Dim sum is served during lunch, typically 11 a.m. to 2 p.m., with pushcarts rolling through the dining room Tuesday through Sunday. Individual items range from $3 to $7 per steamer basket or plate. Har gow (shrimp dumplings) and siu mai (pork and shrimp dumplings) are the baseline standards; char siu bao (barbecue pork bun) and sticky rice wrapped in lotus leaf are seasonal or variable. A full dim sum lunch for one person typically costs $12 to $18.
Chow mein and chow fun with roasted meat added run $9 to $14. Chicken or pork fried rice is $7 to $9. Rice bowls with roasted meat are $10 to $13. Verify pricing by phone before a visit, as ingredient costs fluctuate.
How Wing Wah Compares to Other Baltimore Chinese Options
Dim sum in Baltimore is scarce and uneven. The Oriental Pearl on Pulaski Highway offers cart service in a larger room with more variety, but the quality of execution at Wing Wah is consistently higher for core items like har gow. If you want extensive dim sum selection and ambiance, Oriental Pearl suits you; if you want excellence in a no-frills setting, Wing Wah is the choice.
For roasted meats, Wing Wah's preparations are more authentic than those at takeout shops that roast as a secondary offering. Peking grill houses elsewhere in the region may offer fancier plating, but they are not present in Baltimore proper. Wing Wah fills that niche alone.
For noodle soups and rice dishes, Wing Wah competes on quality with casual Chinese restaurants across the city, but most other places do not also roast meats on-site, making the combination unusual in Baltimore.
Who It Suits and Who It Does Not
Wing Wah works best for people who know Cantonese food and want to order with intention. First-time visitors or those expecting English-language descriptions on every menu item may find the experience cryptic. Staff speak primarily Cantonese and limited English; ordering by pointing at the kitchen window or at dim sum carts is normal.
It suits lunch eaters and people buying roasted meats to take away. It does not suit diners looking for wine pairings, quiet ambiance, or table service with explanation. It does not accommodate large groups; the room seats roughly 20 people.

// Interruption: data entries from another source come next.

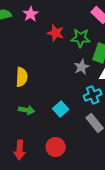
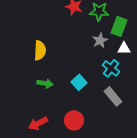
cyan cross: (93, 95) -> (111, 68), turned -30
red arrow: (20, 150) -> (38, 123), turned 60

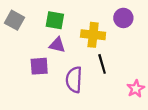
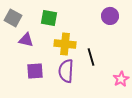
yellow cross: (93, 35) -> (65, 44), moved
purple triangle: (57, 45) -> (26, 40), moved
purple square: (39, 66) -> (35, 71), moved

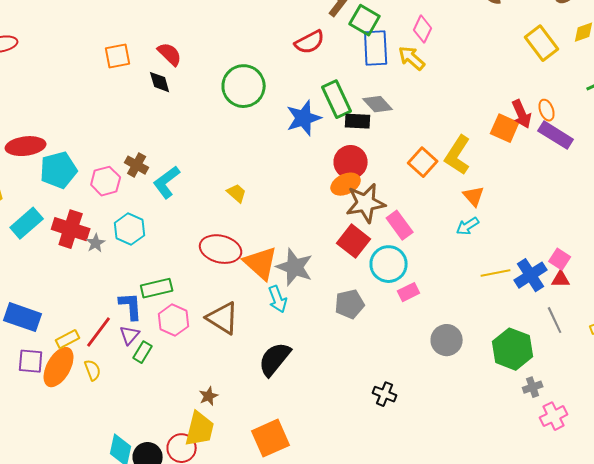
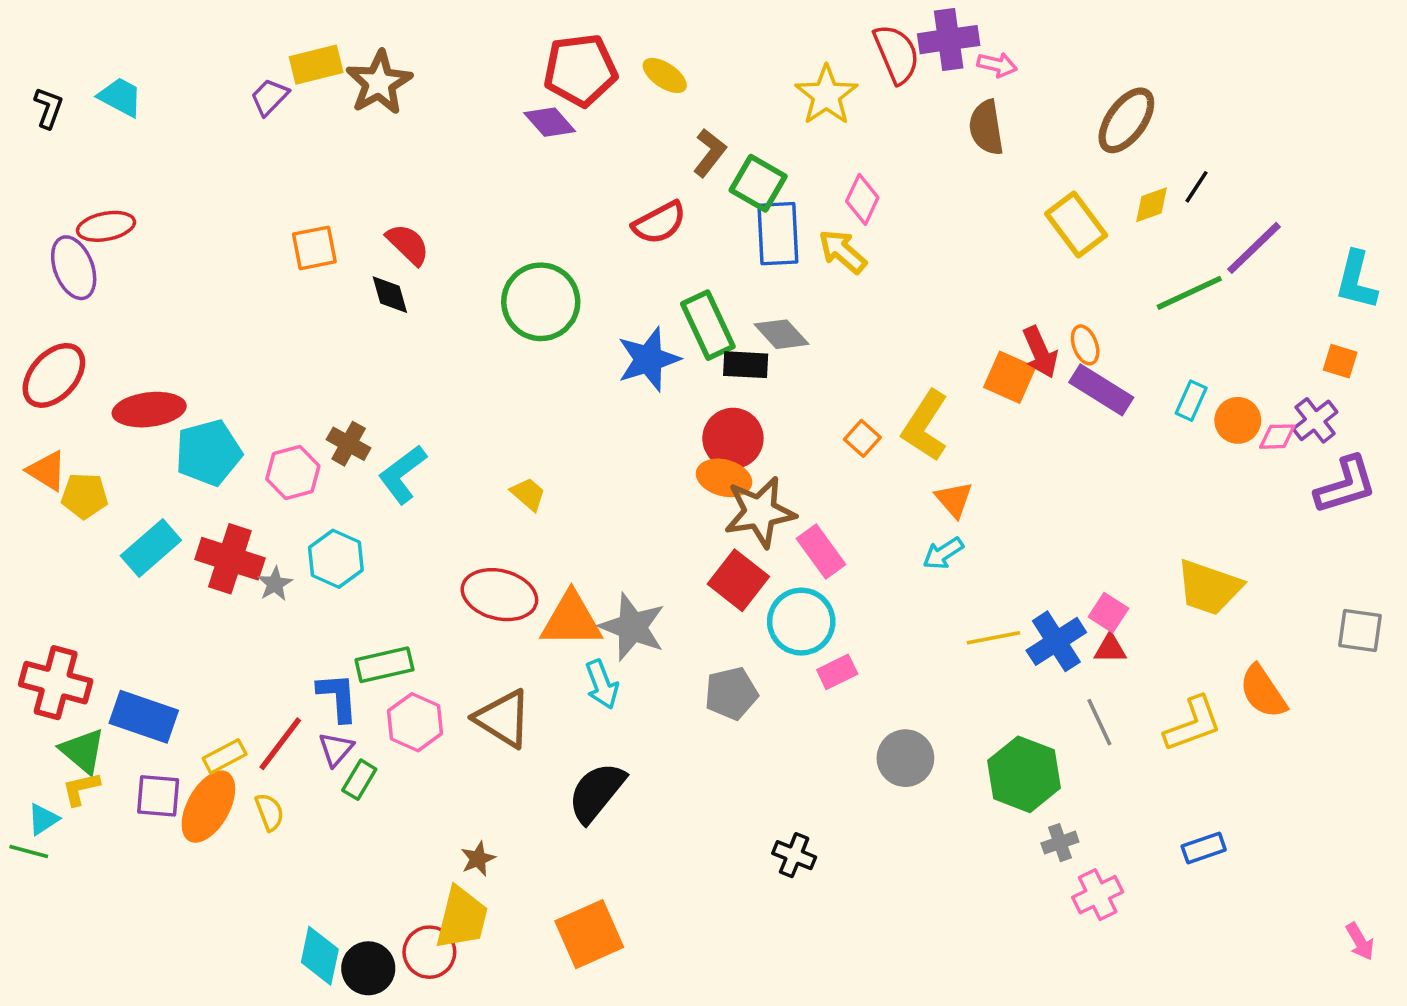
orange square: (423, 162) -> (862, 438), size x0.7
orange ellipse: (346, 184) -> (724, 478), turned 40
orange triangle: (261, 263) -> (571, 620), turned -42

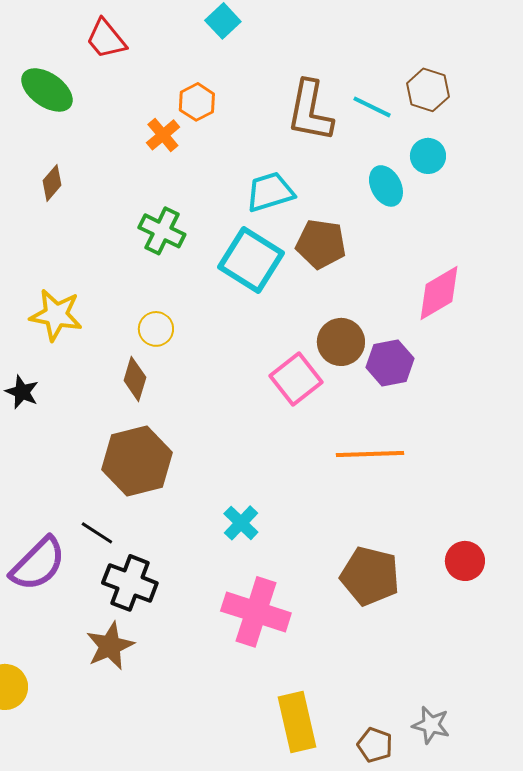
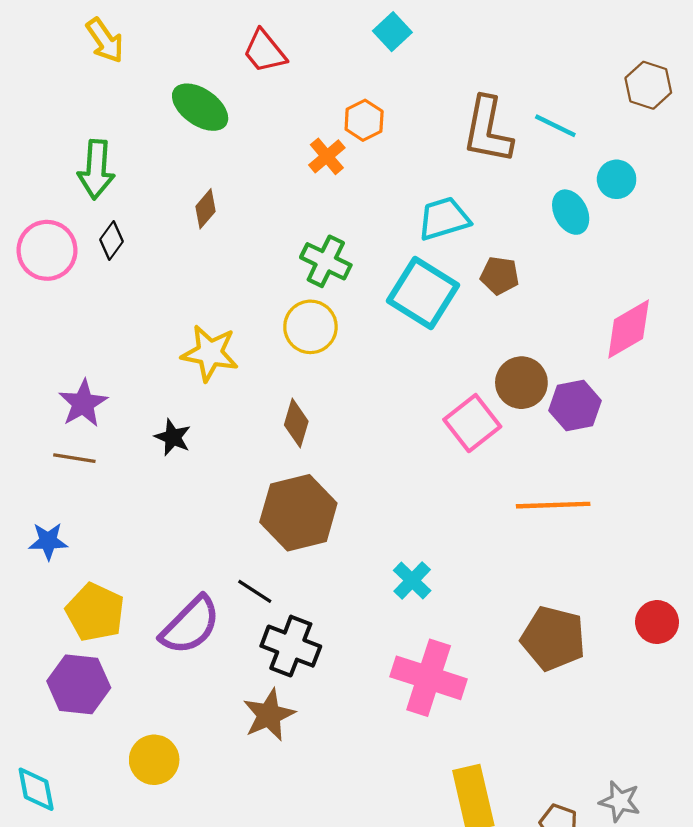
brown hexagon: (428, 90) -> (648, 85), moved
brown pentagon: (321, 244) -> (500, 275), size x0.7
yellow circle: (156, 329) -> (310, 327), moved, size x1.4

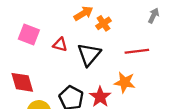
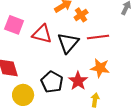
red triangle: (60, 45) -> (42, 34), size x1.5
red line: (137, 51) -> (98, 37), moved

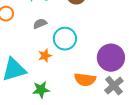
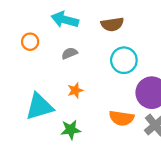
cyan circle: (65, 39) -> (124, 60), moved

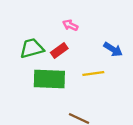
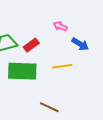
pink arrow: (70, 25) -> (60, 26), moved

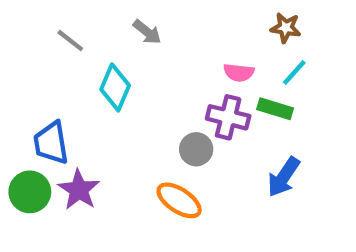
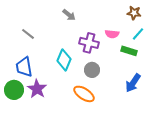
gray line: (70, 41) -> (28, 34), moved
cyan diamond: (115, 87) -> (64, 60), moved
purple cross: (228, 117) -> (89, 43), moved

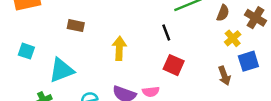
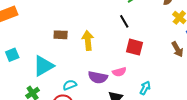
brown rectangle: (76, 26) -> (61, 35), moved
cyan square: (26, 51) -> (12, 55), turned -32

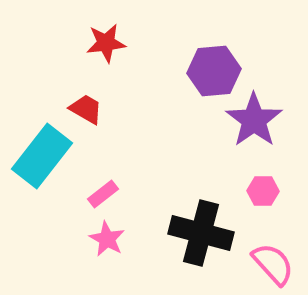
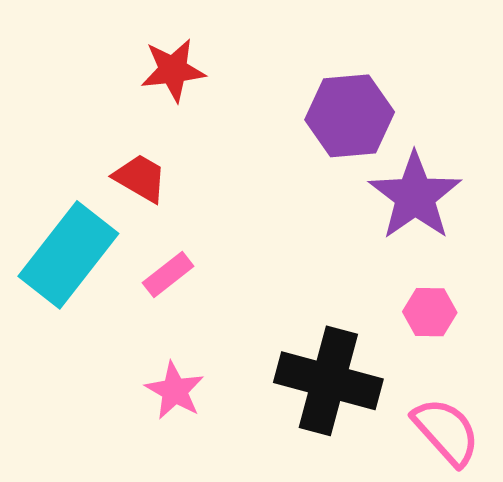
pink rectangle: (103, 194) -> (168, 275), moved

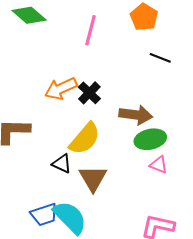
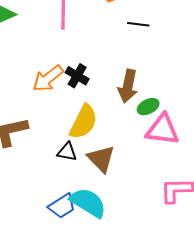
brown arrow: (136, 115) -> (128, 86), turned 108
green ellipse: (150, 139) -> (148, 107), size x0.7
pink triangle: (159, 165) -> (162, 130), size x1.8

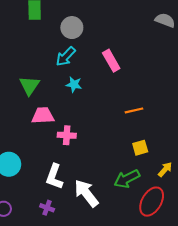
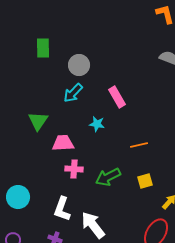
cyan star: (74, 85) -> (97, 124), moved
pink trapezoid: (43, 116) -> (63, 143), moved
green arrow: (127, 179) -> (108, 177), moved

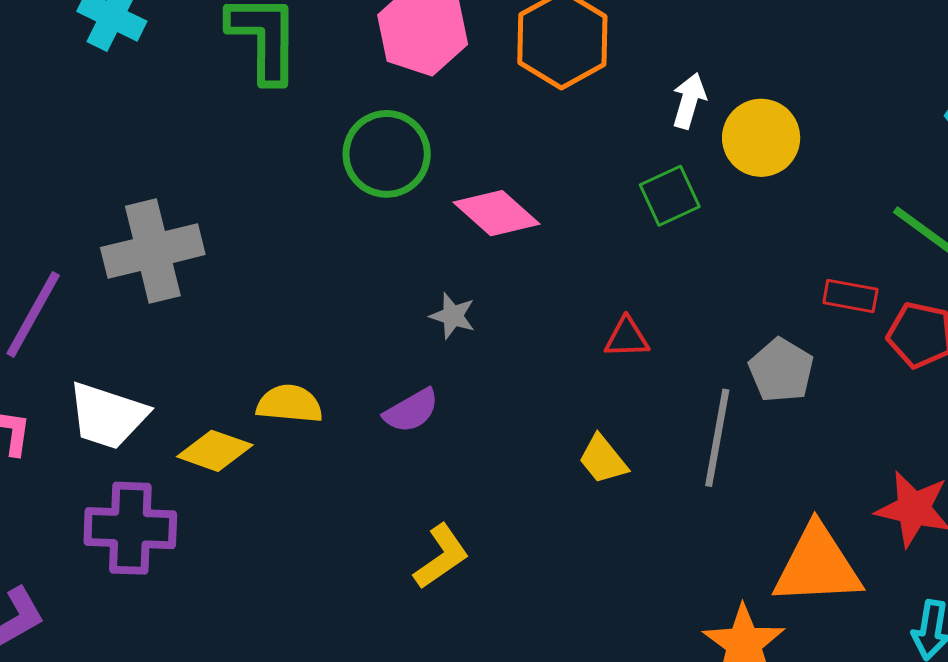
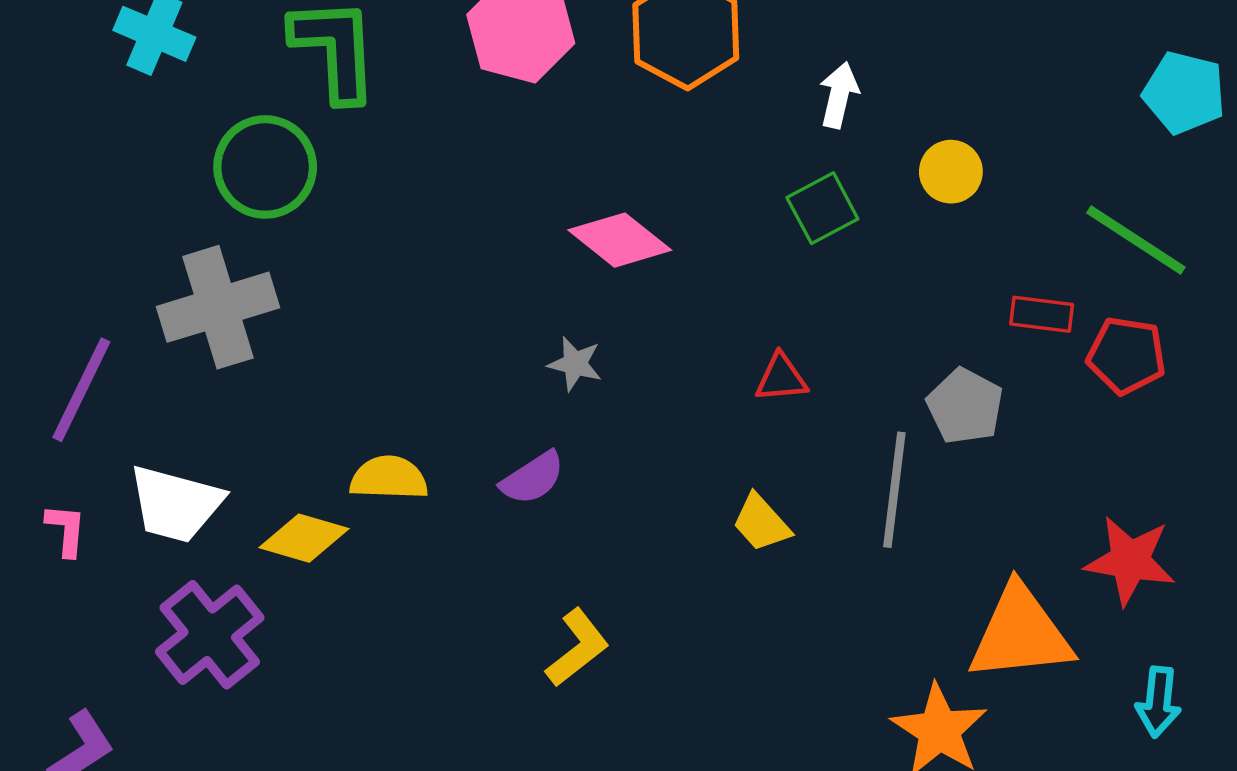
yellow circle: (761, 138) -> (951, 172), moved, size x0.7
green circle: (387, 154) -> (265, 167), moved
purple cross: (130, 528) -> (210, 635), turned -38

What the First Visit Involves
Arrive between 11 a.m. and 1:30 p.m. for dim sum. A server will seat you, leave a tea menu, and direct you to pour your own hot water. Dim sum carts will come around; point at what you want. Count your plates at the end; the bill is calculated from the stack. Do not expect menu descriptions. If you cannot read Cantonese characters on a plate, ask "what is this?" or skip it.
For roasted meat, either call ahead to reserve a half or whole bird, or arrive during lunch or dinner and order from what is hanging in the window. Takeout is the primary format; eating in with roasted meat is possible but less common.
Hours, Parking, and Logistics
Wing Wah is open Tuesday to Sunday, 11 a.m. to 9 p.m., with dim sum service ending by 2 p.m. Closed Mondays. Parking is street parking on East Joppa Road and surrounding blocks; a small lot is sometimes available behind the building. Call 410-662-3388 to confirm dim sum availability on the day you plan to visit and to reserve roasted birds.
Wing Wah remains one of the only places in Baltimore where dim sum service and whole roasted meats meet authentic Cantonese technique, making it necessary for anyone serious about the food.